* **TASK DETAILS**
All that is needed is each line of the entries holding the word "Служба", copied as it stands.

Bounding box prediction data
>>>>

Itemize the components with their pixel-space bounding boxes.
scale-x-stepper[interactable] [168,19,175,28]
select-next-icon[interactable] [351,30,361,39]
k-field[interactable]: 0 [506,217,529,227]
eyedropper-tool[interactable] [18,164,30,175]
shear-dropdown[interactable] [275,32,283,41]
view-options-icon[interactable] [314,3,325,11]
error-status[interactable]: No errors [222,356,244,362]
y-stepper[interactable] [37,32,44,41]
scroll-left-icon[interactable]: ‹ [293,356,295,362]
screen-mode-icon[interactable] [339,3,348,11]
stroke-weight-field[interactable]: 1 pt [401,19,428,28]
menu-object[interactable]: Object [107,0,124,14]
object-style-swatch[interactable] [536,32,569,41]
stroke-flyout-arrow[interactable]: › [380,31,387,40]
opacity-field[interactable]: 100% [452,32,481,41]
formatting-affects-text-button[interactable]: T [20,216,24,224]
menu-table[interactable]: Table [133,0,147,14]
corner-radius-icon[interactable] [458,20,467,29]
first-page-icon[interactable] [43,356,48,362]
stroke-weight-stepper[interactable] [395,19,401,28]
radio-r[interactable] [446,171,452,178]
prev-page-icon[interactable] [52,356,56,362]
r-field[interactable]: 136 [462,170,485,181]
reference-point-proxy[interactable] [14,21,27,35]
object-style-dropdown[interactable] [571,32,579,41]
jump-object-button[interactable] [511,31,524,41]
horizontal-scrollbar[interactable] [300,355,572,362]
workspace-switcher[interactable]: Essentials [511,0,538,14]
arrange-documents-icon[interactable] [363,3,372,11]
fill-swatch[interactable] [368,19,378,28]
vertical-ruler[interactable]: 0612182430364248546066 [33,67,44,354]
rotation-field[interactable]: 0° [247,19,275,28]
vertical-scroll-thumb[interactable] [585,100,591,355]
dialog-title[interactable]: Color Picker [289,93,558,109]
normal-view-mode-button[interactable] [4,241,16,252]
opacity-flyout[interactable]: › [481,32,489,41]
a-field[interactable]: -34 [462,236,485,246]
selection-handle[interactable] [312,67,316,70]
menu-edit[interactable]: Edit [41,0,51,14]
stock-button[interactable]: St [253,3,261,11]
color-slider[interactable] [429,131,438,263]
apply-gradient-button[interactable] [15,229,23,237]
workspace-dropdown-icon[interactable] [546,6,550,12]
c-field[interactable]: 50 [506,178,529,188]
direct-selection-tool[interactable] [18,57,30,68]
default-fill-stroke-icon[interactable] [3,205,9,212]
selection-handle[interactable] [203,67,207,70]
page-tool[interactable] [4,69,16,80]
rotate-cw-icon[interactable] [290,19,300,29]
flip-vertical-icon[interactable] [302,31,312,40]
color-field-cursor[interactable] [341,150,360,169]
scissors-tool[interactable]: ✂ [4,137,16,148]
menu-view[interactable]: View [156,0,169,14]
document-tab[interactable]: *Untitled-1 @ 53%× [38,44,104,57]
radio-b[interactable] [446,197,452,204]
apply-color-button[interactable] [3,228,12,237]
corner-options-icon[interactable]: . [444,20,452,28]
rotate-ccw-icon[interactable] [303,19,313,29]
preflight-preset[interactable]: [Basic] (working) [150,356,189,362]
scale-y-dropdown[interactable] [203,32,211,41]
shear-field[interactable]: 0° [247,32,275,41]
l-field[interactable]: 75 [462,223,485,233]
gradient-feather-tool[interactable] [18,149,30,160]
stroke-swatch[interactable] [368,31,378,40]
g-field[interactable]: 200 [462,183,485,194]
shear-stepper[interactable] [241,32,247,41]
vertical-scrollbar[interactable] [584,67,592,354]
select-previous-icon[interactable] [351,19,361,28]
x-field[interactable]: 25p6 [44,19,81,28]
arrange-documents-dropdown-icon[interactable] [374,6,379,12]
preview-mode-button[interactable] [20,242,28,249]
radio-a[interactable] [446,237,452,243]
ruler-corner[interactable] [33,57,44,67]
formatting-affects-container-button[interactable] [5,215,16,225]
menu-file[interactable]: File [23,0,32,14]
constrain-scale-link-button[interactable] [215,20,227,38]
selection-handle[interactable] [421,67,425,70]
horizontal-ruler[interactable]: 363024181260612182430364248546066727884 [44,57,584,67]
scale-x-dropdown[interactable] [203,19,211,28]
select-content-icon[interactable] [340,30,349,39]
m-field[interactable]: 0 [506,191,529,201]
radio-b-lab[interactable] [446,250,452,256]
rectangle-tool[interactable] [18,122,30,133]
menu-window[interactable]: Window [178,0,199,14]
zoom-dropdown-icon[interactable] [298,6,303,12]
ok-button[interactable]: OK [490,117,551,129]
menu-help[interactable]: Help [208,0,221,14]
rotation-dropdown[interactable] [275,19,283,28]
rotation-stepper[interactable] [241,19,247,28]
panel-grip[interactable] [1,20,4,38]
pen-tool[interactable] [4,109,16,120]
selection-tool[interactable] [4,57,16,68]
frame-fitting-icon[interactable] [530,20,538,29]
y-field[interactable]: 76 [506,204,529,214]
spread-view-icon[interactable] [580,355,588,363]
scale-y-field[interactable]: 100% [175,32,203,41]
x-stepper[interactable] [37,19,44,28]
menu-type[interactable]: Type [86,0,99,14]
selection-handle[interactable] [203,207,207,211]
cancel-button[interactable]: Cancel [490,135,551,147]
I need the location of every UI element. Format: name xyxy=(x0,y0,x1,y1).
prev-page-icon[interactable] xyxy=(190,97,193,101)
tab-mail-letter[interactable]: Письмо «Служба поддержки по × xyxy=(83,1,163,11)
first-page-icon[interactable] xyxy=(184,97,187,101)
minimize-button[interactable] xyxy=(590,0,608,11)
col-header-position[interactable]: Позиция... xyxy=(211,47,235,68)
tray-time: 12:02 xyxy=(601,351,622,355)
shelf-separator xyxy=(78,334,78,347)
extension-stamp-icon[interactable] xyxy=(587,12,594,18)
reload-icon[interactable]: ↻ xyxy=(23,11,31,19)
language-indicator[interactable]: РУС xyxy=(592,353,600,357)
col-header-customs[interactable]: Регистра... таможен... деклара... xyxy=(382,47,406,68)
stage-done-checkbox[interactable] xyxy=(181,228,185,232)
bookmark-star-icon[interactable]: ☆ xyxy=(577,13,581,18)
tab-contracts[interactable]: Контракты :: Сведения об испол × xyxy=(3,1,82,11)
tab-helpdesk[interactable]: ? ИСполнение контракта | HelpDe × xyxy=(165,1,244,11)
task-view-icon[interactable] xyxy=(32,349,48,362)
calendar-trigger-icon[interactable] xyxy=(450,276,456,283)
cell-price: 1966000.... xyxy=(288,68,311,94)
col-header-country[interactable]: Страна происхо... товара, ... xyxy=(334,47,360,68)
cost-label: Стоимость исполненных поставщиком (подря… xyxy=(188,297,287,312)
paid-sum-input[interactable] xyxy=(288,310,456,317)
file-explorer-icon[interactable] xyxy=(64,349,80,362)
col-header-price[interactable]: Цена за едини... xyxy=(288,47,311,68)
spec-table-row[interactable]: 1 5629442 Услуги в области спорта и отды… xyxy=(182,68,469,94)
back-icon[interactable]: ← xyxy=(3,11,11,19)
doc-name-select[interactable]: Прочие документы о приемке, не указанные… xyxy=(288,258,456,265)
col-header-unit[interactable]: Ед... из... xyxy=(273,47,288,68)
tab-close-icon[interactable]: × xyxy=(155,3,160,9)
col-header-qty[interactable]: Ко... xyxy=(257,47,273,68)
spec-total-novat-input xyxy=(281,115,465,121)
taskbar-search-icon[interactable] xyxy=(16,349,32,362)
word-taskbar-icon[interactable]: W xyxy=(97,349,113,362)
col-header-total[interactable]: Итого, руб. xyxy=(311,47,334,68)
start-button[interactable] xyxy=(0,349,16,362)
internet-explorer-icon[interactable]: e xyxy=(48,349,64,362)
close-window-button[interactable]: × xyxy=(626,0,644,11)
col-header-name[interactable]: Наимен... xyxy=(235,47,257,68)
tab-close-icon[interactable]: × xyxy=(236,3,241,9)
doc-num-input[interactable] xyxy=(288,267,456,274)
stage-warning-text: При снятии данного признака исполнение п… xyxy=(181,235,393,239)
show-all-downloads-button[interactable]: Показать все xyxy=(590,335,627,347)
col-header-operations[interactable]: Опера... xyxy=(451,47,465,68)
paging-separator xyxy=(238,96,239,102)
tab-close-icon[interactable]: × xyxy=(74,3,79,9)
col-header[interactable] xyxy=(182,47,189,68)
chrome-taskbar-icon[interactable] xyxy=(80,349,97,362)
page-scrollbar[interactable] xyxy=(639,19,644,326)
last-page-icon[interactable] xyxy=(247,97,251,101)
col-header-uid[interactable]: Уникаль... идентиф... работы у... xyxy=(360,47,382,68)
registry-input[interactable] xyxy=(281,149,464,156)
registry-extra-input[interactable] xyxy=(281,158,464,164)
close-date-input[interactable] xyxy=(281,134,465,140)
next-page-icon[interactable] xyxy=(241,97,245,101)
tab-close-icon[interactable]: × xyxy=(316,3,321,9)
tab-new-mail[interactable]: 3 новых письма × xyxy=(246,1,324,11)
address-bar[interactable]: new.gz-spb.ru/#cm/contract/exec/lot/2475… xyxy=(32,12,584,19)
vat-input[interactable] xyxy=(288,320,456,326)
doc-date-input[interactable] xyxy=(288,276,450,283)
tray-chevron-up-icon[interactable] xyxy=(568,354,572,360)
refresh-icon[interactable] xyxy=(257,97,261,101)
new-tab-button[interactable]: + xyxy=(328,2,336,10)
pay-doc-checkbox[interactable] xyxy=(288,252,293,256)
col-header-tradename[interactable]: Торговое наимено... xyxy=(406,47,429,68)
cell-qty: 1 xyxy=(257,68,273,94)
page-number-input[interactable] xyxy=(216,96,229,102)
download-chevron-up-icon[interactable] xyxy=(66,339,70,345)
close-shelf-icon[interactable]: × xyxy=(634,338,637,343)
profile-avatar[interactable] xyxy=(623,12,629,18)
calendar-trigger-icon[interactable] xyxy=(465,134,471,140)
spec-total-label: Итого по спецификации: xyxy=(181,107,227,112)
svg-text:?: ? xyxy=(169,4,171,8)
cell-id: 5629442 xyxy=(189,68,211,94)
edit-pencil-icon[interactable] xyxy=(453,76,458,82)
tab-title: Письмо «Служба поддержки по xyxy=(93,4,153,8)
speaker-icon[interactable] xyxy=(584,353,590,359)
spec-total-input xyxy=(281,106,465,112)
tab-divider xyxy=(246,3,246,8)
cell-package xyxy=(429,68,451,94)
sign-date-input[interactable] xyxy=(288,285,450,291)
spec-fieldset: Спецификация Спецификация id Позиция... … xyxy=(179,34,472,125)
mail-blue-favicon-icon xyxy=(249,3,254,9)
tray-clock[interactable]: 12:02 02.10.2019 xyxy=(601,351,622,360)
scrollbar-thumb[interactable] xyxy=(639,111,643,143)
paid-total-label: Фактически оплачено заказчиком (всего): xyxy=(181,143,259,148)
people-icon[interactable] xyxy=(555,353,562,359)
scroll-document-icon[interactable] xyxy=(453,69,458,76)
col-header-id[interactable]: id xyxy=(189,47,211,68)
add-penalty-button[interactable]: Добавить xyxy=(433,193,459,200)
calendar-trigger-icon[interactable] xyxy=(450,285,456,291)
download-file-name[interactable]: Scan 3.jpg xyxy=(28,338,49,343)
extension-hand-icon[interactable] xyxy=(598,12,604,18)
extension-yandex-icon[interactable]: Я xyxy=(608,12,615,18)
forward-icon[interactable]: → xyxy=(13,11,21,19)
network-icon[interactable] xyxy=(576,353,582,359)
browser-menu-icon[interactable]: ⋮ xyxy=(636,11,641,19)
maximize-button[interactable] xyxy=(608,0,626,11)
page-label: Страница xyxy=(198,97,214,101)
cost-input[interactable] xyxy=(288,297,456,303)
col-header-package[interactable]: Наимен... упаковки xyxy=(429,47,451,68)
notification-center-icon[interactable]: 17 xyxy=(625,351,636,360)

<<<<

* **ANSWER TO THIS EXERCISE**
tab-mail-letter[interactable]: Письмо «Служба поддержки по × xyxy=(83,1,163,11)
tab-title: Письмо «Служба поддержки по xyxy=(93,4,153,8)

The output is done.